【プロキオンS】中京のダート1400mは腹をくくった差し馬に注目

SPAIA編集部

プロキオンS注目の一頭サンライズノヴァ

Ⓒ三木俊幸

谷間のレースでも質の高いメンバーが集うレース

ダート重賞路線を整備するという意図で、1996年に新設されたプロキオンS。2012年には阪神開催から、ダートGⅠ・チャンピオンズCの施行場所でもある中京開催へと移設。

そのチャンピオンズCと東京で行われるGⅠ・フェブラリーSが冬の開催であるのに対して、こちらは7月開催の夏競馬である。地方交流JpnⅠのビッグレース・帝王賞も終わって間のない、いわば谷間のレースとの印象を持たれがちだが、実績馬も酷量を背負うことなく出走可能な別定戦ということで、例年それなりに質の高いメンバーが顔をそろえての一戦となる。

その傾向をレース展開に着目して掘り下げてみることで、的中への道を探ってみたい。

中京1400mの傾向は?

馬場改修によって、大箱の新たなコースへと生まれ変わった中京競馬場。やはり注目すべきは、開催地が中京へと変わった2012年以降の傾向であろう。直線が長くなったにも関わらず、先行有利の競馬が多く見られるようになった中京のダート戦。

ただし、スタート位置が上り坂地点に設定されたことで、スタートダッシュが利きづらくなり、さらには大箱となったことで早めには動いていけない微妙な騎手心理も作用して、前残りの傾向が強まったのが1800m戦だとすれば、1400mは少し違ったものと考えられる。

この条件は、仕掛け遅れの起こりやすい騎手同士の駆け引きは変わりなくとも、芝地点からのスタートなのでテンから加速はつきやすい設定である。枠順の利などを利用して主張すれば、他と比べて格段に先手をとりやすくなった。

さらには、逃げた馬が3コーナーからの下りを利用して淀みないラップを刻みながらも、4コーナーをロスなく回れる器用さ、左回りへの対応力を備えている場合は、これを急加速で捕らえに行こうとする好位勢がコーナーで膨れる現象はよく見られることとなり、これをうまくさばけない差し馬、さらには大外を回らされる羽目となる追い込み馬は不発に終わる。

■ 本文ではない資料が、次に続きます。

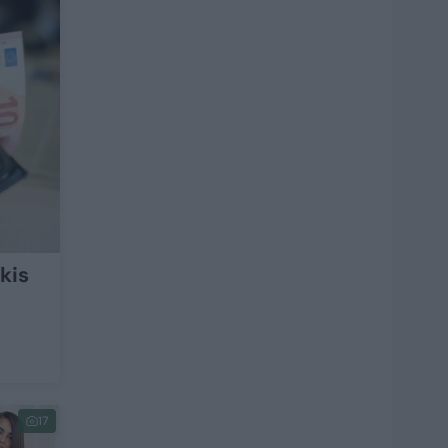
kis
17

これが1400mで逃げ切り、前残りが多発するからくりだと思われる。ただし、先行馬がテンからびっしり競り合った場合はその限りではない。早々に手応えをなくして、失速することはやむをえず、漁夫の利を得るのは好位待機組である。

では、差し馬を狙うべきタイミングとは?どういったタイプの差し馬を狙うべきか?先行有利のコース設定を承知しつつも、差し馬台頭の可能性を探ることが、高配当的中を呼び込む一手と成り得るかもしれない。どのデータに注目すべきかとともに見ていきたい。

1400mのデータだけを抽出することは危険

大箱へと変貌した中京コースは、基本的には実力通りに決まりやすい設定である。ただし、距離実績や、近況成績などにとらわれると、その能力比較を見誤る危険も生じてくる。

1400mだけの戦績データを抽出すると、浮上してくるのは地方交流競走で好成績を収めてきた実力馬たちである。一見は小回りをうまく立ち回る器用さを身につけたかのように思われるところだが、交流重賞は実質上位5、6頭で争われる比較的平穏な流れとなることが多い。

そこで常にハナを譲らない競馬を続けていたなら一定の評価は必要だろうが、早仕掛けから伸びを欠いて、着順をまとめただけの戦績なら疑ってみるべきであろう。すなわち距離実績よりも、大箱、左回りでこれまでどういった競馬をしてきたかに注目すべきである。

狙うべき差し馬であるが、先ほども述べたように、4コーナーで他が膨れることで、内にスペースが空くことがよくある。 これを考えて、勝負どころで一呼吸仕掛けを待てることで、コースロスを抑えてインを突けるタイプに注目すべきであろう。腹をくくって内を突ける騎手、馬に注目である。

ミッキーワイルド、サンライズノヴァあたりがどれだけ腹をくくって乗れるのか?今からプロキオンSの4コーナーを楽しみに待ちたい。